(Data for this exercise begins)

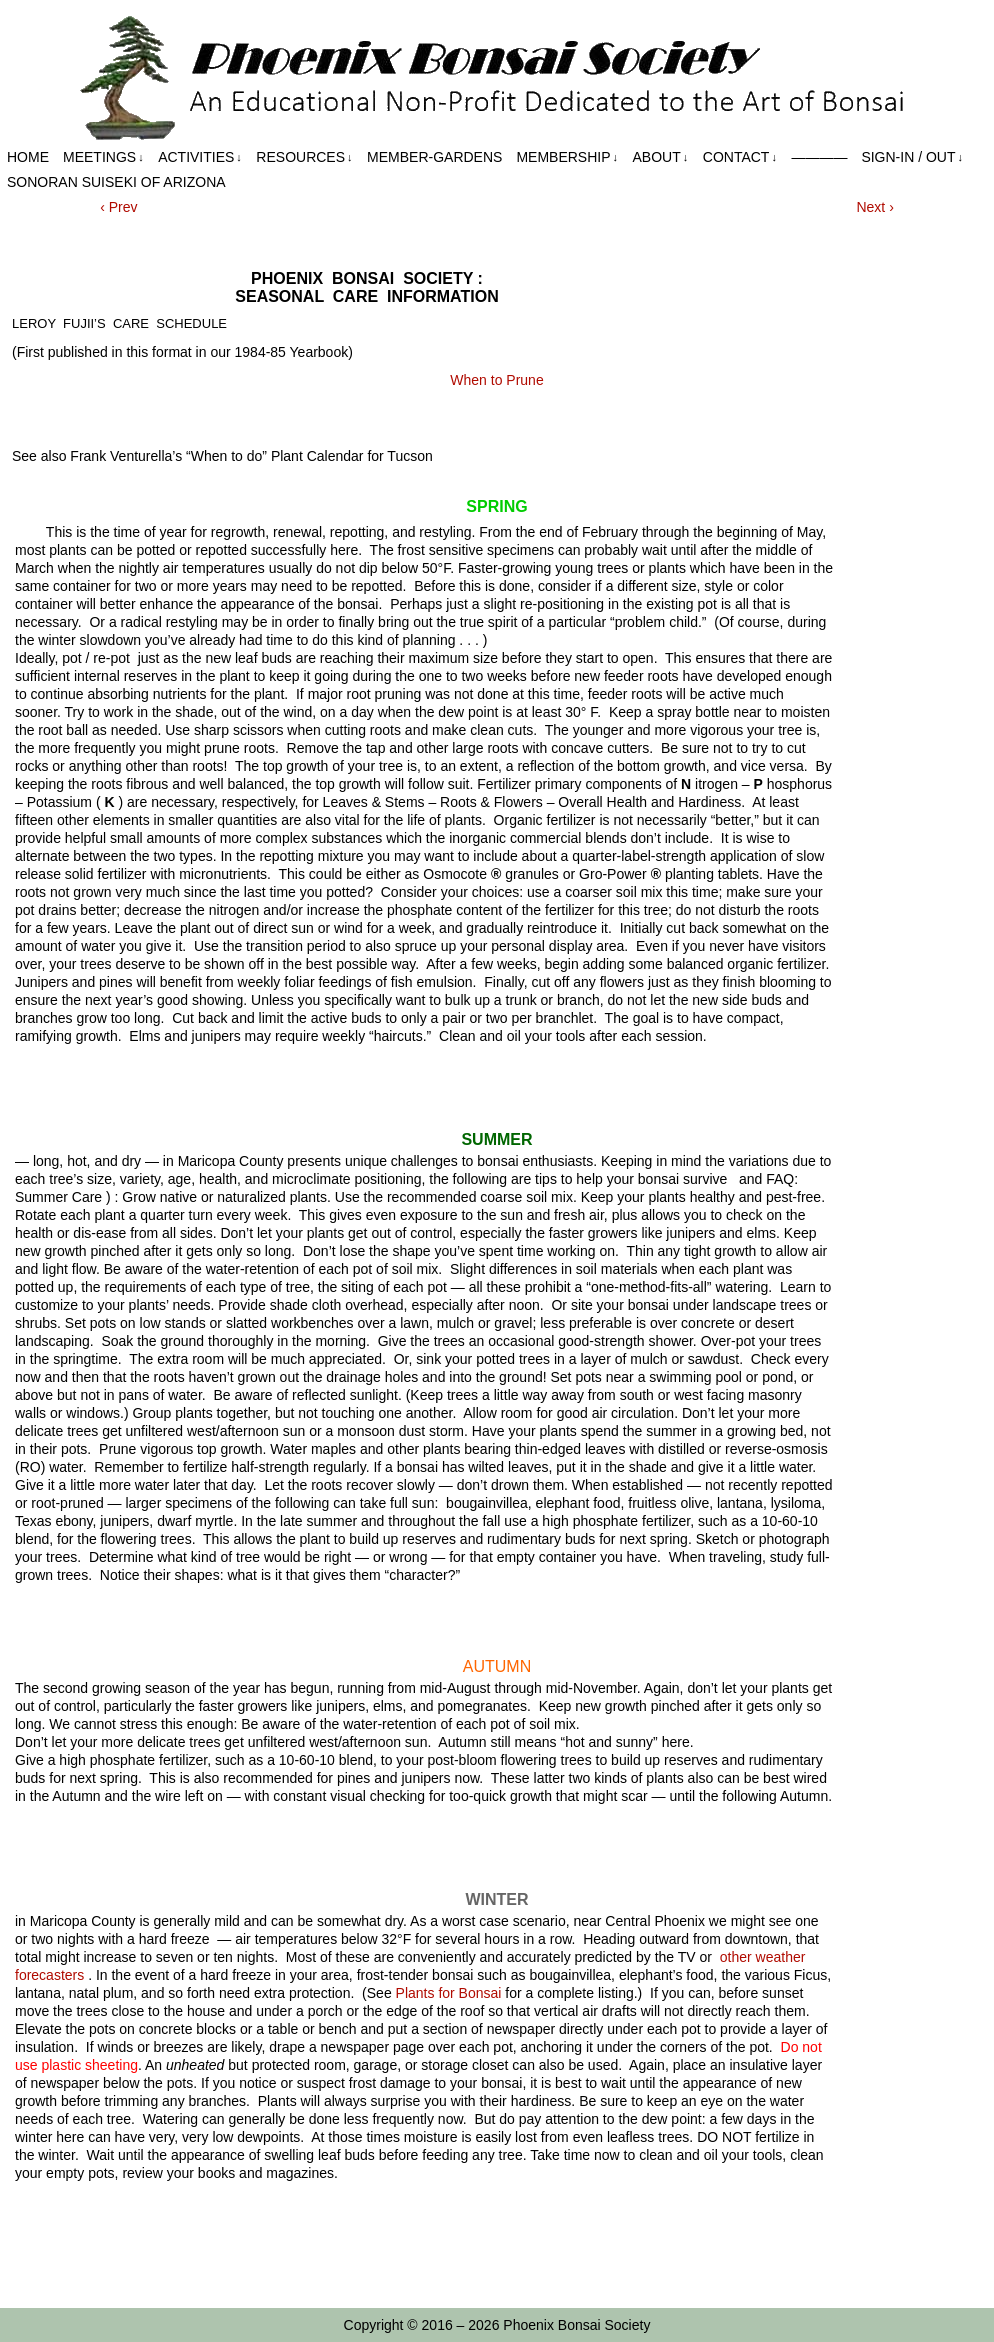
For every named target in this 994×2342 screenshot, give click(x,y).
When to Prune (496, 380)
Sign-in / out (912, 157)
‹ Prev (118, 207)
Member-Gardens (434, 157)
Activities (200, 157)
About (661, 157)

(Data for this exercise ends)
(Data for this exercise begins)

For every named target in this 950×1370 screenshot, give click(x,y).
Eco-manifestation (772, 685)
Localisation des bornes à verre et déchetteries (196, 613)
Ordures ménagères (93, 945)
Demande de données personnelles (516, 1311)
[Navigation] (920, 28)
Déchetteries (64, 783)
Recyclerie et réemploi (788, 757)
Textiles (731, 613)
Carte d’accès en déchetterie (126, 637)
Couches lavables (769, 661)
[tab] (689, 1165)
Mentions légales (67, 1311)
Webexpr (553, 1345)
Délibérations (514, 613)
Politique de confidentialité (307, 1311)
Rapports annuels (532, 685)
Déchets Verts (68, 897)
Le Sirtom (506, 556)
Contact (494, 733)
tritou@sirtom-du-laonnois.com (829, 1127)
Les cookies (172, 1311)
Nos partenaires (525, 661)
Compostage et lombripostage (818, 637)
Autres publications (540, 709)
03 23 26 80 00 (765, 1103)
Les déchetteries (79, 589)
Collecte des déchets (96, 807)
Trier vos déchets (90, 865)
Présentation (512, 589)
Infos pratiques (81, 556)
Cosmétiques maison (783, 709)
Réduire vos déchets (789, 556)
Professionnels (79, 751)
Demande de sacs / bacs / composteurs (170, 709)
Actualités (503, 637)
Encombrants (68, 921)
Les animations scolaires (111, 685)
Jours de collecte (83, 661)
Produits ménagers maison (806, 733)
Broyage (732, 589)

(Data for this exercise ends)
(Data for this exercise begins)

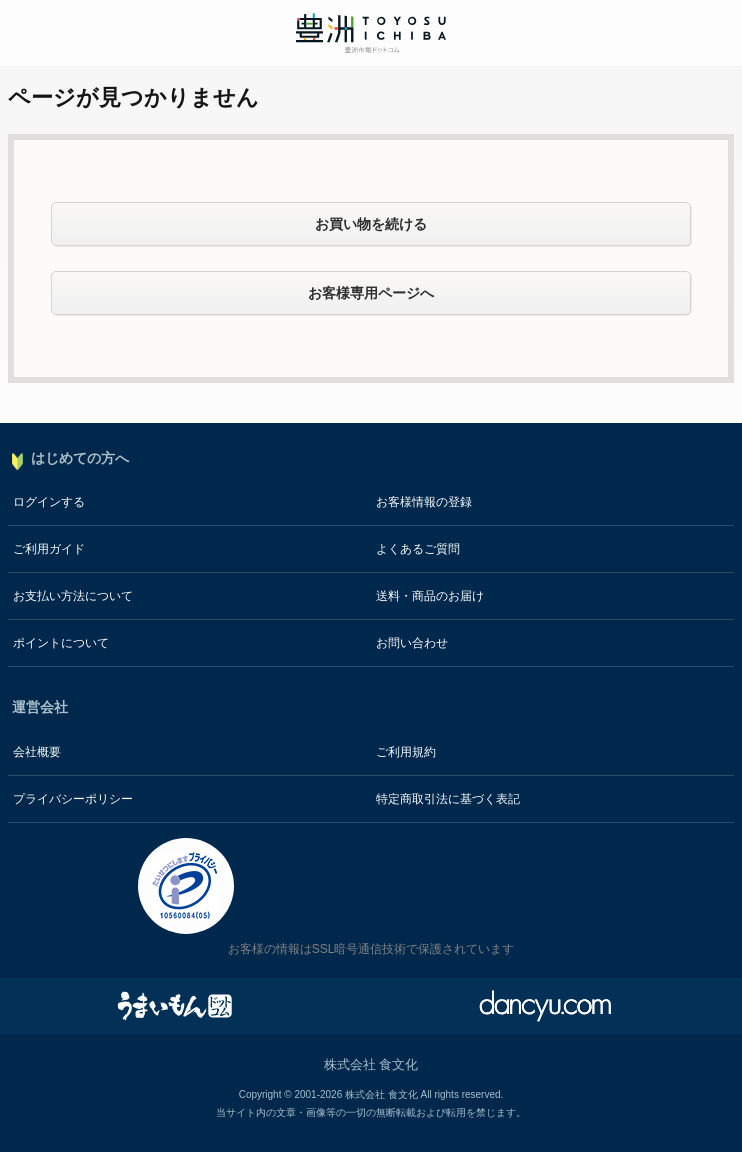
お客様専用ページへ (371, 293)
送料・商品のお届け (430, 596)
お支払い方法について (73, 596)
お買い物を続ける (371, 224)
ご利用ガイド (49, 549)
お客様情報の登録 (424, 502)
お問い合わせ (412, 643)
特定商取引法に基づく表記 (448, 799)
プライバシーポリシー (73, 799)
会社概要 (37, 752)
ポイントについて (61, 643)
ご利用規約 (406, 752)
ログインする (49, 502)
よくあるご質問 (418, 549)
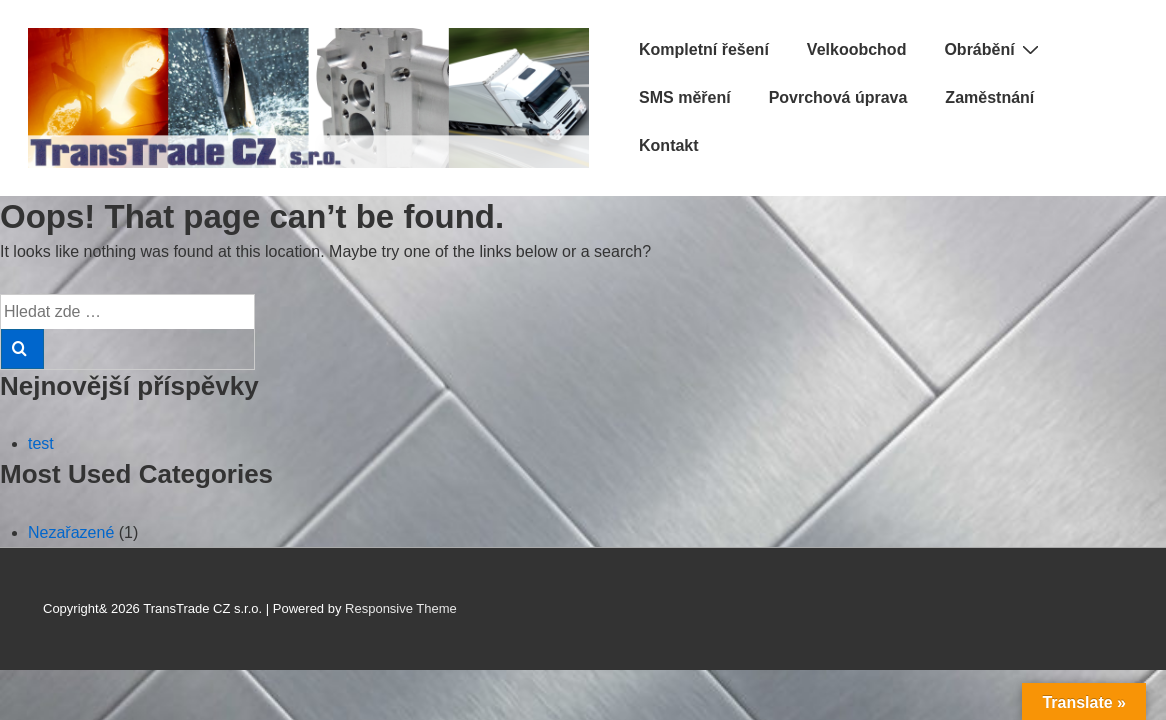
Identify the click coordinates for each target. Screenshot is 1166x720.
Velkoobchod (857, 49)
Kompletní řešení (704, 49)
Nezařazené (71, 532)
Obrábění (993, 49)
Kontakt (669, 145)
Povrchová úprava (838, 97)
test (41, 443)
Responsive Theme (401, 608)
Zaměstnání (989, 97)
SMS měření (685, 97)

(Data for this exercise ends)

## Task details
Return only the part above that opens with the line containing "お買い物を続ける (371, 224)" and closes with the line containing "Identify the click", exactly and with both ends, skipping the pictures.

## The answer
お買い物を続ける (371, 224)
ご利用ガイド (49, 549)
お客様情報の登録 (424, 502)
お問い合わせ (412, 643)
特定商取引法に基づく表記 (448, 799)
プライバシーポリシー (73, 799)
会社概要 (37, 752)
ポイントについて (61, 643)
ご利用規約 (406, 752)
ログインする (49, 502)
よくあるご質問 (418, 549)
Identify the click coordinates for each target. Screenshot is 1166x720.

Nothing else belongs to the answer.